This is something I don't fully understand when I look on this forum.
Every time a Creationist of any stripe or someone who says they're 'critical of evolution' talks about the theory of evolution, they only ever refer to it as Darwinism.
Darwinian evolution is no longer the accepted model for the theory of evolution. It has been superseded by the modern synthesis, and there have been talks of replacing it with the extended evolutionary synthesis or even the post-modern synthesis.
So I have to ask: why is it always Darwinism that is railed against?
This is not a direct answer to your question, but I think it is relevant. It is a brief note I wrote ten years ago, largely to myself, but I've posted it on one or two fora since. I can see a pedagogical argument against it, but I still think the political argument outweighs that.
Evolution – Is Darwinism Dead?
What we call something is, or at least should be, less important than what it is. Our understanding of evolutionary mechanisms is still far from complete and not fully integrated. Large steps have been taken over a century and a half. Is it important to mark those steps through different terminology? Important yes, but not necessarily essential.

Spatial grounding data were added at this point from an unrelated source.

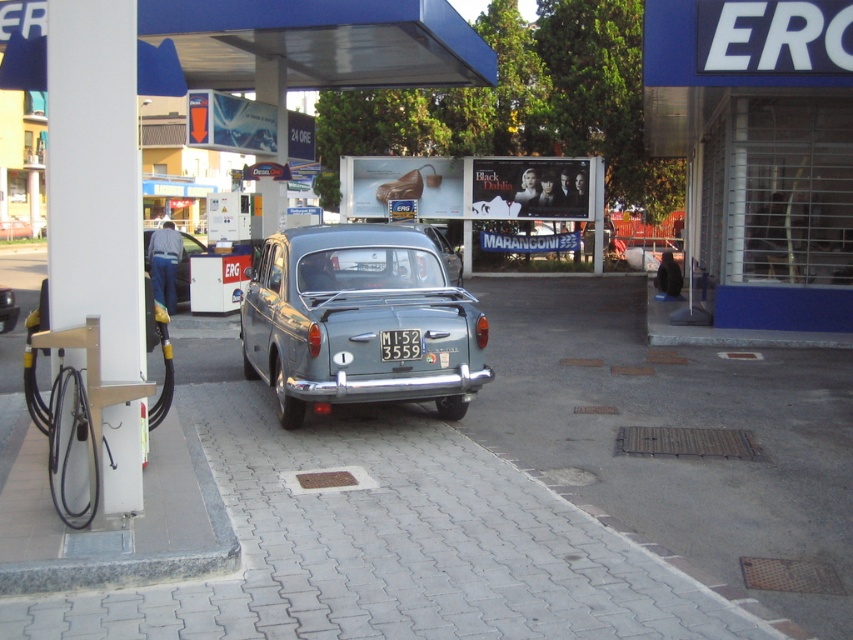 Question: Is white plastic license plate at center behind shiny metallic car at center?

Choices:
 (A) no
 (B) yes

Answer: (A)

Question: Which object is closer to the camera taking this photo?

Choices:
 (A) shiny metallic car at center
 (B) metallic gray sedan at center

Answer: (B)

Question: Is matte gray sedan at center below metallic gray sedan at center?

Choices:
 (A) yes
 (B) no

Answer: (A)

Question: Is metallic gray car at center to the right of matte gray sedan at center from the viewer's perspective?

Choices:
 (A) no
 (B) yes

Answer: (B)

Question: Which of the following is the farthest from the observer?

Choices:
 (A) metallic gray sedan at center
 (B) matte gray sedan at center

Answer: (B)

Question: Based on their relative distances, which object is farther from the white plastic license plate at center?

Choices:
 (A) shiny metallic car at center
 (B) metallic gray sedan at center

Answer: (A) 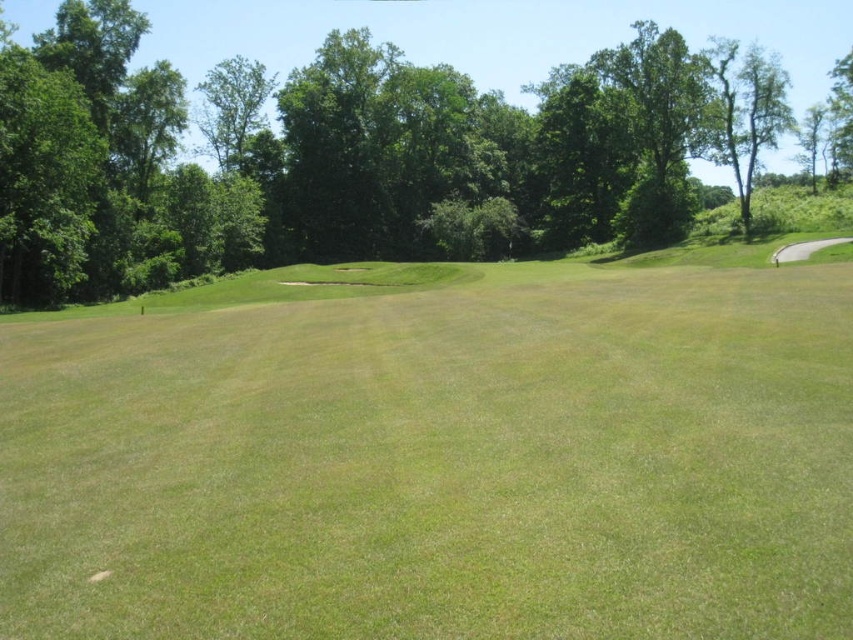 You are a golfer standing at the tee box and want to hit your ball to the green grassy field at center. Based on the coordinates provided, can you determine the direction you should aim your shot?

The green grassy field at center is located at coordinates point (440,464), so you should aim your shot towards the center of the fairway where the coordinates indicate the position of the green grassy field at center.

You are a golfer standing on the green grassy field at center. You want to hit the ball to the green leafy tree at center. Considering their widths, which object is wider?

The green leafy tree at center is wider than the green grassy field at center, so the green leafy tree at center is wider.

Looking at this image, you are standing on the edge of the green grassy field at center and want to throw a ball to a friend who is 5 meters away from you. Will the ball reach your friend if you throw it straight ahead?

The distance between you and the green grassy field at center is 4.56 meters. Since your friend is 5 meters away from you, the ball will not reach them as it would only travel 4.56 meters before hitting the field. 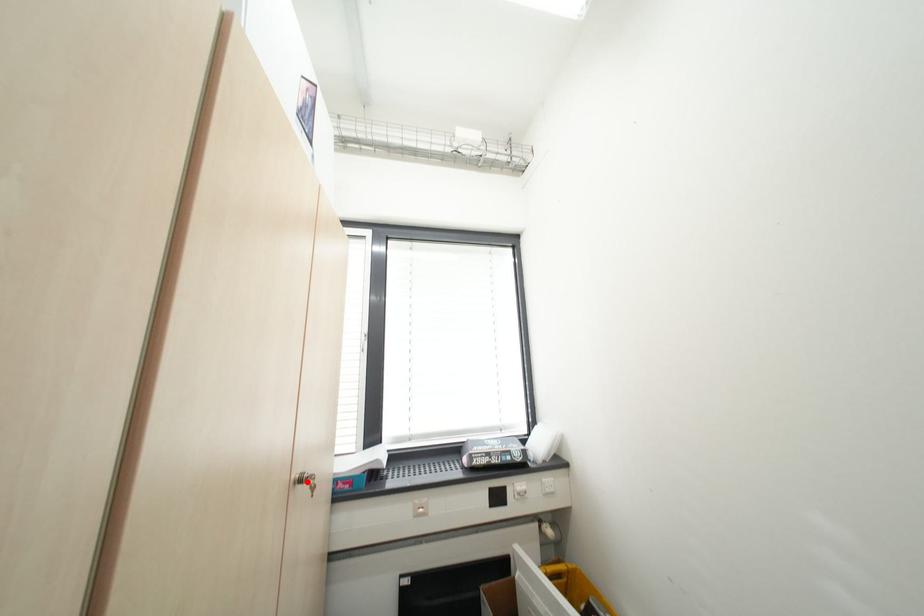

Darwin's idea was accepted with surprising alacrity by the scientific community, supporting the claim by some that it was an idea whose time had come. (And Wallace’s independent derivation of the theory served to offer confirmation of that notion.) Yet by the turn of the century Darwinism was all but dead as people gravitated to mutation and the concepts of Mendel rediscovered by Bateman, de Vries and Corren. When the two concepts were fused in the 1930s and 40s did the resultant concept merit a new name? One could hardly call it Haldane/Huxley/Dhobzhanksy/Fisher/Simpson/Stebbins/Wright/ Mayrism, so the Modern Synthesis was born.

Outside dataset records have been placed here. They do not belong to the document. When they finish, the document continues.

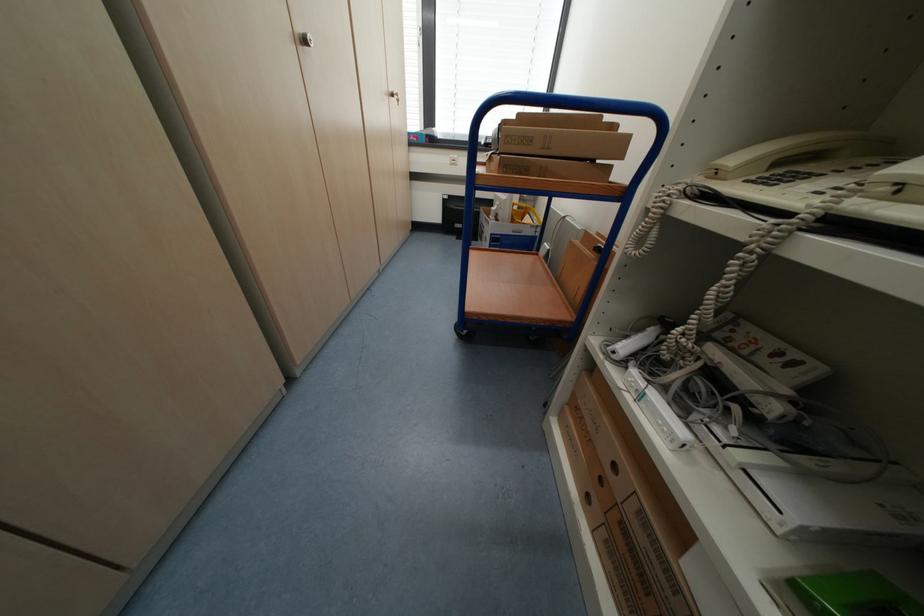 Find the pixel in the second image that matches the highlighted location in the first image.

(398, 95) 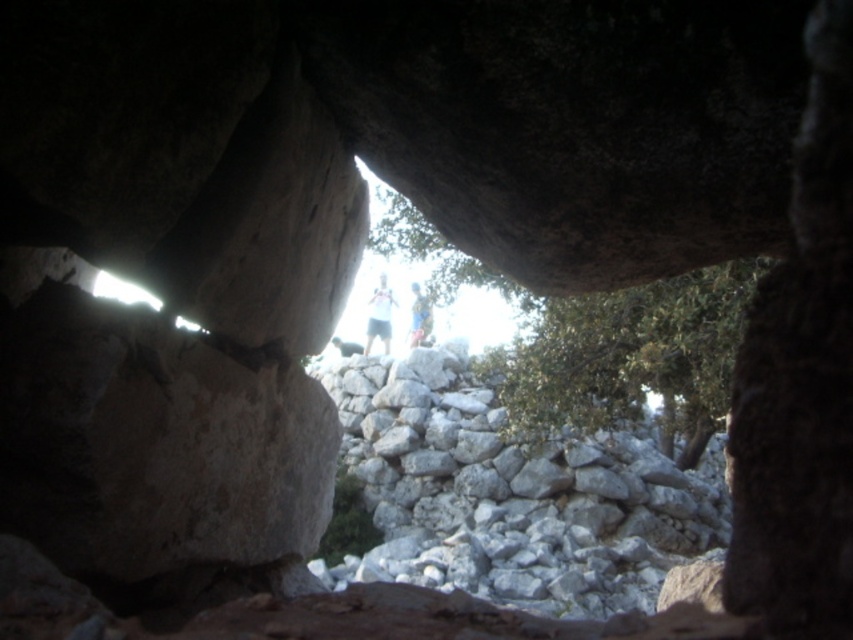 You are standing inside the cave and want to reach the white cotton shirt at center. There is a green leafy tree at center blocking your path. Can you walk around the tree to get to the shirt without going through the tree?

The green leafy tree at center is 4.90 meters away from the white cotton shirt at center, so you can walk around the tree to reach the shirt as they are not directly overlapping.

You are standing inside the rocky overhang and want to reach both the green leafy tree at center and the blue fabric at center. Which object will you encounter first as you exit the cave?

The green leafy tree at center will be encountered first because it is closer to the viewer than the blue fabric at center.

You are standing inside the cave and want to exit to the bright area outside. The gray rough stone wall at center is blocking your path. Can you walk around it to exit the cave?

The gray rough stone wall at center is 6.98 meters away from viewer. Since it is a wall, it likely extends beyond the visible area, so you may need to find another path around it or go through the cave entrance instead. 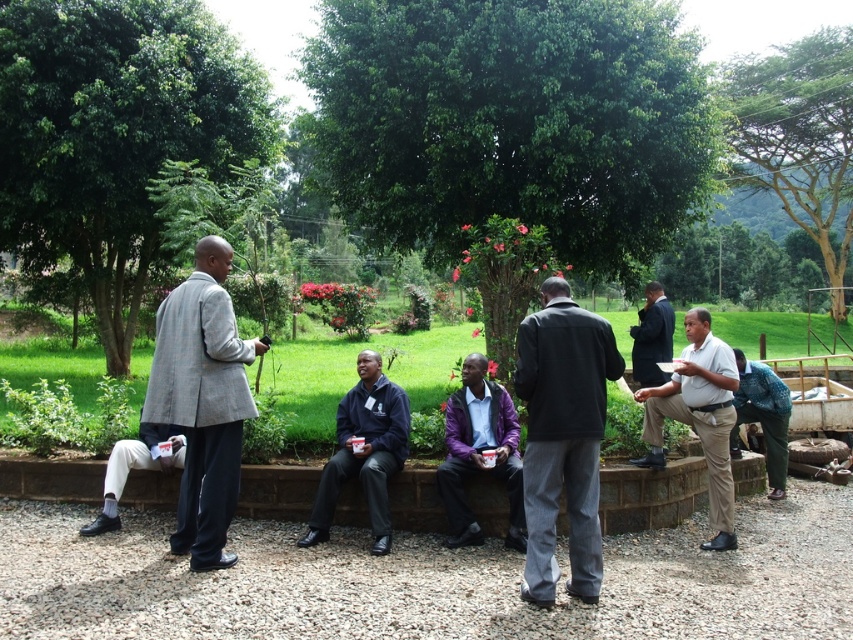 You are standing at the gravel pathway in the park scene. You see two points marked in the image. Which point is nearer to you, point 1 at coordinates (218,456) or point 2 at coordinates (347,438)?

Point 1 at coordinates (218,456) is closer to you than point 2 at coordinates (347,438).

You are a photographer trying to capture a clear shot of the purple matte jacket at center without any obstructions. Given the green leafy tree at upper left is above it, how can you adjust your position to ensure the jacket is visible?

Since the green leafy tree at upper left is positioned over the purple matte jacket at center, you should move your camera angle downward or shift your position to the side to avoid the tree blocking the jacket.

You are a photographer trying to capture a group photo of the people at the park. You want to ensure that both the green leafy tree at upper left and the purple matte jacket at center are visible in the frame. Considering their sizes, which object should you focus on to ensure both are in the shot?

The green leafy tree at upper left is larger than the purple matte jacket at center, so focusing on the tree will help ensure both are in the frame as it occupies more space. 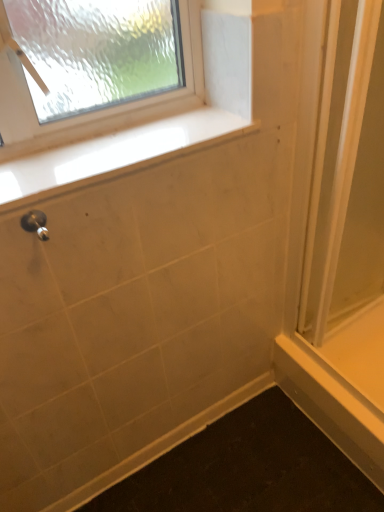 Question: Is point (354, 0) closer or farther from the camera than point (39, 228)?

Choices:
 (A) closer
 (B) farther

Answer: (B)

Question: Looking at their shapes, would you say clear plastic screen door at right is wider or thinner than matte silver shower at lower left?

Choices:
 (A) thin
 (B) wide

Answer: (B)

Question: Which object is positioned closest to the clear plastic screen door at right?

Choices:
 (A) white glossy window sill at upper center
 (B) matte silver shower at lower left

Answer: (A)

Question: Which of these objects is positioned closest to the matte silver shower at lower left?

Choices:
 (A) clear plastic screen door at right
 (B) white glossy window sill at upper center

Answer: (B) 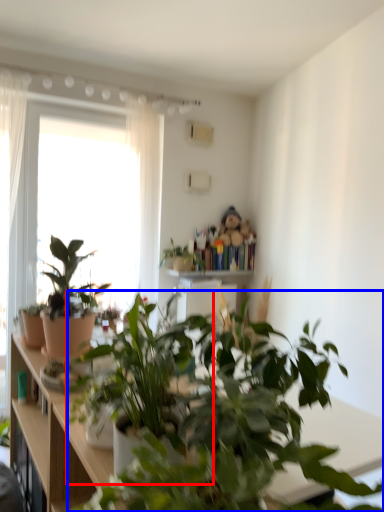 Question: Which object appears farthest to the camera in this image, houseplant (highlighted by a red box) or houseplant (highlighted by a blue box)?

Choices:
 (A) houseplant
 (B) houseplant

Answer: (B) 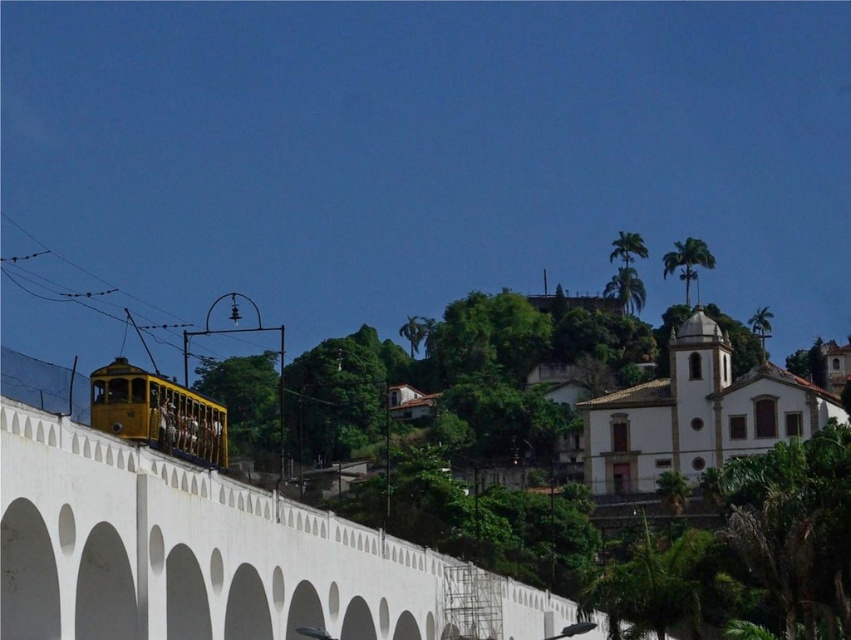 Is white concrete bridge at lower left closer to camera compared to yellow polished metal tram at lower left?

Yes, white concrete bridge at lower left is in front of yellow polished metal tram at lower left.

Does white concrete bridge at lower left appear over yellow polished metal tram at lower left?

No, white concrete bridge at lower left is not above yellow polished metal tram at lower left.

Is point (233, 534) more distant than point (107, 378)?

No, it is not.

This screenshot has height=640, width=851. In order to click on white concrete bridge at lower left in this screenshot , I will do `click(215, 556)`.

And now, more than half a century later, we've learnt even more about the mechanisms and processes, so much more that some people think a new name is in order. Is it?
I said at the outset that what we call something is, or at least should be, less important than what it is. But is this true? Darwin may have been the right man in the right place at the right time, but he ignited a revolution that is arguably of greater scientific importance than any other. His handful of principles still lies at the heart of evolutionary thought – descent with modification from a common ancestor. So my view is simple. Let's just call the current hypothesis and those that will develop in future, Darwinism. Direct, concise, effective.
And it has the secondary advantage that it will likely annoy the Creationists.
(Note: I've replaced a phrase, since it is, I think, disallowed by CF rules.)